As such, she didn’t begin by asking if I wanted to play a game with her. Instead, she let me wheel her into her room and close the door, as I did the last time that we had a serious discussion. But this time, she had much less patience with me.

"I'm old," she said. "Cut to the chase, what are you doing here?"

I hadn't even bothered to bring her the magazines like I usually did. The polite thing to do would have been to bring a gift, but I guess I didn't want anybody seeing me anywhere. Not like this, when I was completely torn up inside.

"It's that girl," I said. "Sloane."

"Well, of course it is," my mom said. She was in a snippy mood, and I considered that maybe I'd interrupted a nap or something. "What about her?”

How could I explain it? The situation was complicated or maybe it was simple. It was difficult to tell because it didn't make a lot of sense to me. One minute, we were happy as could be. The next, she refused to even talk to me. Yes, a pregnancy could make a huge difference in anybody’s life, but it didn’t warrant putting up the stone wall between us like she did.

"She disappeared," I said. I gave my mother as brief an overview of the events of the past twenty-four hours as I could. And she barely even flinched.

"Let me tell you something," she said. "You are and always have been your worst enemy."

Sloane said something similar in her email. She said I needed to love myself the way I loved her. I wish I could, but I didn’t know how. Still, it sounded like a kind and sound piece of advice.

"When we left your father, I was 43 years old," my mom said. "I managed to get the small job at the supermarket and brought in enough to make ends meet so I could pay the rent on the small apartment that we had."

She was telling me this like I didn't remember. Like I wasn't a preteen when it happened.

"You might remember that I didn't do a whole lot of dating at the time."

That was a huge understatement. In my recollection, she never went on a single date. At all. And that, so far as I knew, continued to this day.

“That was partially my choice by not putting myself out there. I assumed it was because men didn't want me. After all, I was a woman in her 40s with a kid, a bad job, and a whole lot of baggage. So, I never tried. Sure, I got asked out a few times, but I politely turned them down because it seemed like a waste of time. I thought they were just being kind. It was only in retrospect that I even realized what those men’s intentions were.

“But now that I'm here at the retirement home, I’ve learned that I certainly wasn't too old to be getting dates back then…”

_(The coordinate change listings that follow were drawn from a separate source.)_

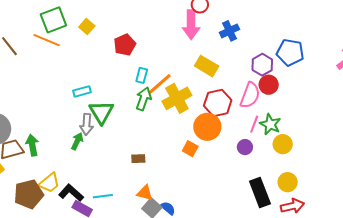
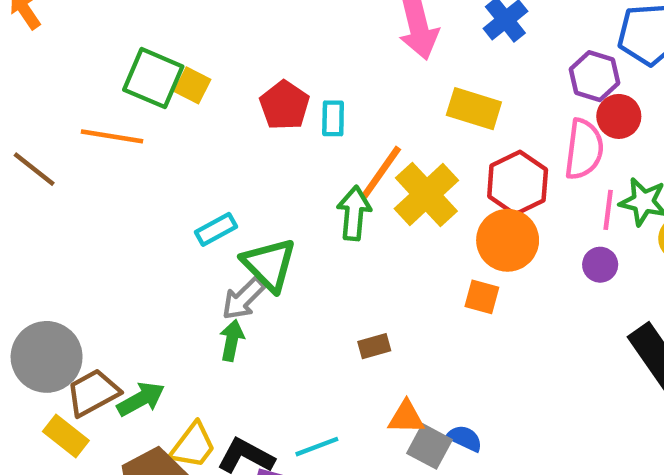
green square: (53, 20) -> (153, 78), moved, turned -32
cyan rectangle: (142, 75) -> (333, 118), moved
gray arrow: (87, 124) -> (243, 299), turned 55
green arrow: (32, 145) -> (141, 399), moved, turned 85

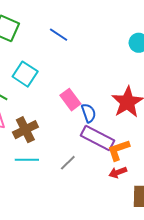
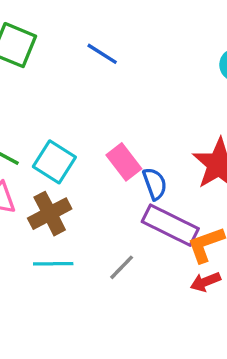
cyan square: (25, 74) -> (54, 162), moved

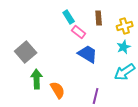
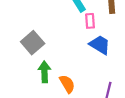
pink rectangle: (79, 32) -> (90, 21), turned 48

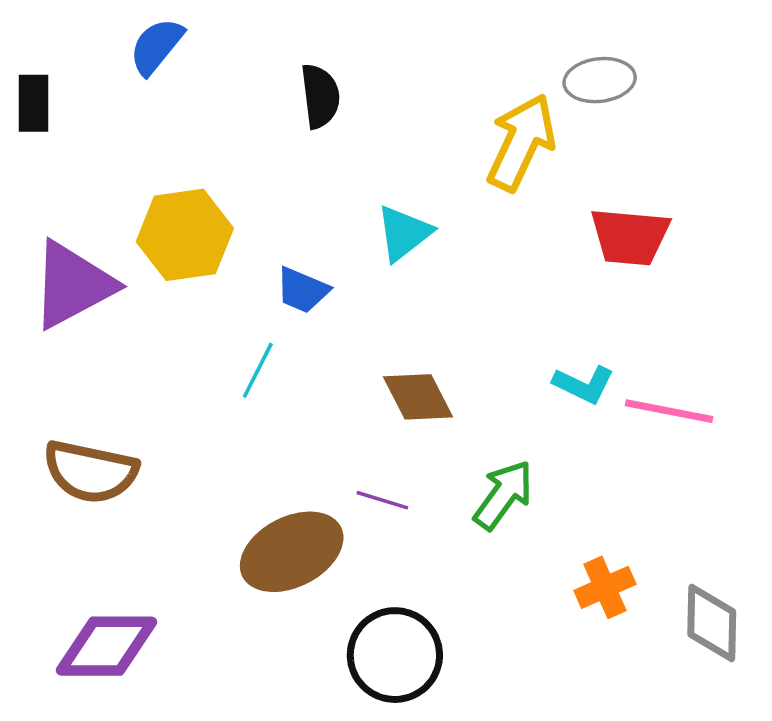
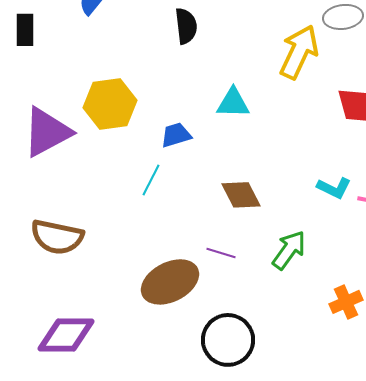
cyan triangle: (404, 233) -> (233, 103), turned 39
blue trapezoid: (302, 290) -> (176, 135), turned 140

I tilted my head at her saying that. I wasn't sure what she meant, though I wasn't sure I wanted to know. It didn't matter, she told me anyway.

“…because I’m not too old to be getting dates now, some thirty years later!”

I put out my hands to stop her from continuing, but she kept going.

"The boys in this place are wild!" she said. "They love me. They can't get enough of me. I have to turn them down."

"Okay, okay,” I said. “I’m very happy for your success in, err, that department, but I'm not sure what your point is.”

"My point is that you're turning yourself down before other people get a chance to. And you’ve been doing it for years.”

“Sloane specifically said she didn’t want to talk to me,” I said. “Her email was very clear.”

“And you’re going to give up without a fight?”

“I tried, Mom,” I said.

“You knocked on her door and she didn't answer? So what? She ran away? Have you even tried to find her?"

"I wouldn't even know where to start. But, again, that doesn’t matter she doesn’t want to talk to me.”

My mom shrugged. "That's what she said, sure, but she was probably still in shock from the initial shock of discovering she was pregnant. It's a very scary thing, you know that?"

Not firsthand, I didn't. Or at least I didn’t think I did. With all the excitement surrounding Sloane running away and disappearing, I didn't even consider the fact that there would be a young child out there before too long that had half of my DNA. I would be a father, whether or not I found Sloane. And the idea hit me like a series of fireworks all going off at once.